Outbreak (Wolfgang Petersen, U.S.A, 1995)

Que se passerai-t-il si demain un petit singe tout innocent capturé au Zaïre (l’actuelle République Démocratique du Congo, l’ancien Congo Belge), importait avec lui aux États-Unis un virus particulièrement agressif se rependant telle une trainée de poudre dans tout le pays ? Et bien c’est la réponse à laquelle essaye de répondre ‘’Outbreak’’, sous le prisme d’un Blockbuster se voulant intelligent.


Sorti en 1995, l’œuvre de Wolfgang Peterson interroge par le biais d’une démarche des plus plausibles, même si dans la forme ça reste très ‘’Américain’’ avec une dose de pathos inévitable et un déroulé des plus classique. Le tout en cherchant à distiller du suspens, sans pouvoir s’empêcher d’agrémenter l’ensemble de séquences d’actions spectaculaires.
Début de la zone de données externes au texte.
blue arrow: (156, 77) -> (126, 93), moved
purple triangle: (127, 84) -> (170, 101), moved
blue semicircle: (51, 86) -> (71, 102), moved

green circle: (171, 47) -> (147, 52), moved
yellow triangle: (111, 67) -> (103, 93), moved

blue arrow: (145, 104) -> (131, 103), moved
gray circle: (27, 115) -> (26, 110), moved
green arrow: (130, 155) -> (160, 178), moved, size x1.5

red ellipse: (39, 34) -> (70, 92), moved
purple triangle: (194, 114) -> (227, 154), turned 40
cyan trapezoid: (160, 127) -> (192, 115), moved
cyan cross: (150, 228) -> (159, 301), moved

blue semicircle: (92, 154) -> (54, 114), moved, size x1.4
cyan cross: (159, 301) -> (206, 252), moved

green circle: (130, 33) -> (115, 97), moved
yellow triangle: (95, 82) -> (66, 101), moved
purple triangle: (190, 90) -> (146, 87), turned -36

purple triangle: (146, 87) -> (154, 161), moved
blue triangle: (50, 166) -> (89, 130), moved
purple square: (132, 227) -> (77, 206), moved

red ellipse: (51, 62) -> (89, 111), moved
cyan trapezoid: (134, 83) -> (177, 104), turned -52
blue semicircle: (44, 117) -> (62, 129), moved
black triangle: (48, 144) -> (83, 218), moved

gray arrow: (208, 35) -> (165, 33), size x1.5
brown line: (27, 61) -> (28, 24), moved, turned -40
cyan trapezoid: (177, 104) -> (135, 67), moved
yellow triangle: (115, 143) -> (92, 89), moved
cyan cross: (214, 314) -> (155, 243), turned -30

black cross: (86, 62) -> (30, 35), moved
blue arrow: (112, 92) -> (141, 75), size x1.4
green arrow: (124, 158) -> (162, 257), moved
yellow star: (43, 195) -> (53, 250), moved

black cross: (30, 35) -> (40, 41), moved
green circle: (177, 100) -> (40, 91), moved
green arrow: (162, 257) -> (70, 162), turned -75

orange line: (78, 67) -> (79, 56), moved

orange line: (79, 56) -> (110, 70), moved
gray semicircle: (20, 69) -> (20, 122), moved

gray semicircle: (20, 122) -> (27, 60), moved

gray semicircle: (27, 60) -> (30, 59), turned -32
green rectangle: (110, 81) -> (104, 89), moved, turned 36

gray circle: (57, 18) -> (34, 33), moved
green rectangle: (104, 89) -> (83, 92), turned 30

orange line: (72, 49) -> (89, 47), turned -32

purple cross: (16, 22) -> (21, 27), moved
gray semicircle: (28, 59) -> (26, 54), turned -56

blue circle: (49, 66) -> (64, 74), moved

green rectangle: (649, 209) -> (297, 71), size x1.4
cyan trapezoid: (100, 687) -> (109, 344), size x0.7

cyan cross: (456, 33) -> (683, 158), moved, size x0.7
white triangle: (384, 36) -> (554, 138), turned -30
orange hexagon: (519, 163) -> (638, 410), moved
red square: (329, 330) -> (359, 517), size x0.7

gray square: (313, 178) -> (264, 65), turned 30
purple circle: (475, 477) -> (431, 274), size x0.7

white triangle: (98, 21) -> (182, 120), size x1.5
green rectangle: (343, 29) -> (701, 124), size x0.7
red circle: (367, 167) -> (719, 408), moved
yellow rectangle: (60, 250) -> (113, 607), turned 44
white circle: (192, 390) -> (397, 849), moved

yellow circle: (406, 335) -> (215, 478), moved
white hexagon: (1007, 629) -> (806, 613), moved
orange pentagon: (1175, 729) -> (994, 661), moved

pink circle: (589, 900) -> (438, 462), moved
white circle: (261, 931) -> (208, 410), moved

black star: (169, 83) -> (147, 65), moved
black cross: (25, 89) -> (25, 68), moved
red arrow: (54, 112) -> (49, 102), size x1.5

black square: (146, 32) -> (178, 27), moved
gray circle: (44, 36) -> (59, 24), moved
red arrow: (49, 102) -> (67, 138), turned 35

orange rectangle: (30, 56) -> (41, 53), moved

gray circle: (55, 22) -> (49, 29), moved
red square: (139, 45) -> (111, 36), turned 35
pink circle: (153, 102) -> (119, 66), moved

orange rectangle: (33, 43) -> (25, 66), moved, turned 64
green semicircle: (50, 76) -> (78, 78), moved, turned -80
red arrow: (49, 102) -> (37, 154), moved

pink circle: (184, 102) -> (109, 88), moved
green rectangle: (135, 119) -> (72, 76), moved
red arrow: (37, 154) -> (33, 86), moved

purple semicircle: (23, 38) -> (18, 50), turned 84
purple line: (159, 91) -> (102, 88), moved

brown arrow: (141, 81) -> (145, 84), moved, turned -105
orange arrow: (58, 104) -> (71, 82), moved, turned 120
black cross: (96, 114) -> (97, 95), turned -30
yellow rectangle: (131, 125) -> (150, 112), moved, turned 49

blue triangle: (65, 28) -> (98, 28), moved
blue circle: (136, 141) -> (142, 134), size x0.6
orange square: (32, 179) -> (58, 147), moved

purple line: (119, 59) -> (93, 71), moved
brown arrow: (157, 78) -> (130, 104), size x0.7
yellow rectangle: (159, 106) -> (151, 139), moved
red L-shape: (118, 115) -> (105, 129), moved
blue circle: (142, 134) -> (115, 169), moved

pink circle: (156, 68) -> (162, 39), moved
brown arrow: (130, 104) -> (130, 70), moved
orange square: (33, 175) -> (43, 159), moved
C’est là le défaut principal d’un métrage faisant passer sa réflexion centrale, la diffusion du virus, au second plan. Se focalisant davantage sur le rapport entre un couple divorcé, forcés de travailler ensemble, et la dévotion bornée d’un scientifique militaire, tête brûlée passant son temps à tenir tête à ses supérieurs. Puisqu’il sait qu’il a raison.


Le film ne parvient pas à éviter les pièges de l’entertainment made in 90’s, tombant dans chacun d’entre eux, pour aboutir au final à une œuvre trop classique. Jamais Wolfgang Peterson ne parvient à assumer son propos principal, le virus, et focalise sans cesse son récit sur les rapports entre le major Sam Daniels (Dustin Hoffman) et les autres personnages.


Les généraux Billy Ford (Morgan Freeman) et Donald McClintock (Donald Sutherland), son collègue Casey (Kevin Spacey, bien avant sa disgrâce), Salt, la jeune recrue inexpérimentée (un Cuba Gooding Jr. débutant, encore plein d’avenir, avant de devenir has been), son ex-femme (Rene Russo, aujourd’hui un peu oubliée) et Jimbo un malade metaleux, responsable de l’arrivée du petit singe (Patrick Dempsey, bien, bien, BIEN avant Dr m’amour).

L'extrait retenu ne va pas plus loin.